What has the EU done for Human Rights?
It is with these thoughts in mind that I turn to the impact that the EU has had on Human rights law.
It is clear that, in the way it has developed, EU law has influenced rights. The legal order under the EU Treaties is of the greatest importance, since it provides the mechanism to ensure that the carefully agreed rules governing the inter-action of nation states and European bodies are respected. As the product of an international treaty, the EU can only be effective and be seen to be legitimate if its own operations are considered to respect the letter and spirit of the Treaties that created it. Furthermore, the ambitious nature of the project has produced a requirement not only for there to be the supremacy of EU law over the national law of its member states in areas of EU competence, but also the creation of parts of that law by its central bodies without the need for any domestically generated primary or secondary legislation at all. It is obvious that such a source of law could operate abusively whatever the good intentions of its creators might be . They clearly wished that EU law should further principles of democracy and the rule of law and values found in the constitutional traditions common to the Member states, including the principles reflected in the European Convention on Human Rights and other international treaties on social and economic rights to which all members are signatories, as set out in the preamble of the Charter of Fundamental Rights. But those general principles therefore need protecting. That is why they are now in a text in the Charter, which also covers the key obligations of member states in respect of the “Four freedoms” conferred on EU citizens in the Treaties.
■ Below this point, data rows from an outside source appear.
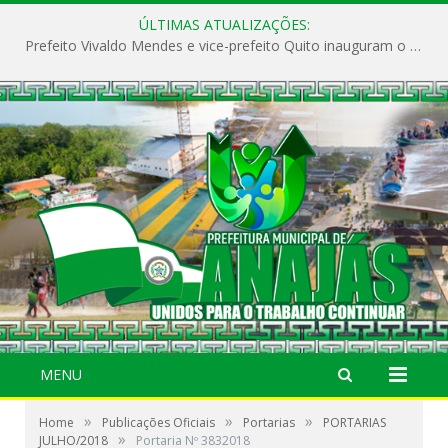
ÚLTIMAS ATUALIZAÇÕES:
Prefeito Vivaldo Mendes e vice-prefeito Quito inauguram o CAPS e fortalecem a saúde pública em Anajás.
MENU
»
»
»
Home
Publicações Oficiais
Portarias
PORTARIAS
»
JULHO/2018
Portaria Nº 3832018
It seems to me therefore to be rather ironic that the Charter should have been on the receiving end of so much vilification in the United Kingdom. I can see that criticism can be made of its use to claim rights that might be considered to fall outside the scope of the Treaties. I experienced this as Attorney General when I appeared in the Supreme Court for the Government in Chester and McGeoch in 2013 where an attempt was made to use the Charter to claim prisoner voting rights in EU elections. It is however noteworthy that this attempt failed. One can also see that the CJEU may be accused at times of applying the Charter and it principles in a manner which shows insufficient regard for the intention of the signatories-the case of Watson on data retention is such an example. But the critics of the Charter’s existence ignore the point that without it and the general principles of EU law it embodies, the risk would have been much greater of seeing EU law being created or applied that did not respect the limits of the Treaties or interfered with fundamental rights and left individuals and legal entities without any means of redress. But recognition of these benefits has been lost in the repeated denunciations of the Charter as an alien document intent on imposing a form of written constitution on us contrary to our principles of parliamentary sovereignty.
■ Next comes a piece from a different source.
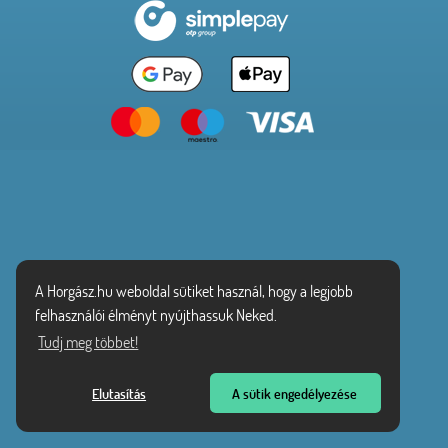
A Horgász.hu weboldal sütiket használ, hogy a legjobb
felhasználói élményt nyújthassuk Neked.
Tudj meg többet!
Elutasítás
A sütik engedélyezése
On a practical level however the impact of general principles of EU law on our country appears rather different. It has been the principal driver in recent years in promoting the development of equality law and social rights. For example it is due to EU law that there are rights to protection against pregnancy discrimination, to equal pay for work of equal value and to protection against discrimination at work on grounds of sexual orientation, religion and age. The Equality Act 2010 may be a piece of parliamentary legislation that would have been supported nationally in any event, but it owes its origins to changes brought about by EU law. It is noteworthy that despite some expressions of concern on the burden on business there has never been any serious resistance to these developments. And of course it is still happening. In the recent Supreme Court decision of Walker v Innospec, Mr Walker relied on a Framework Directive, interpreted in line with general principles of EU law of non-discrimination to dis-apply a provision of national law which restricted the extent to which same sex spouses could receive pension payments from pensions earned by their deceased spouse. At a political level I have not heard one word of criticism about this decision.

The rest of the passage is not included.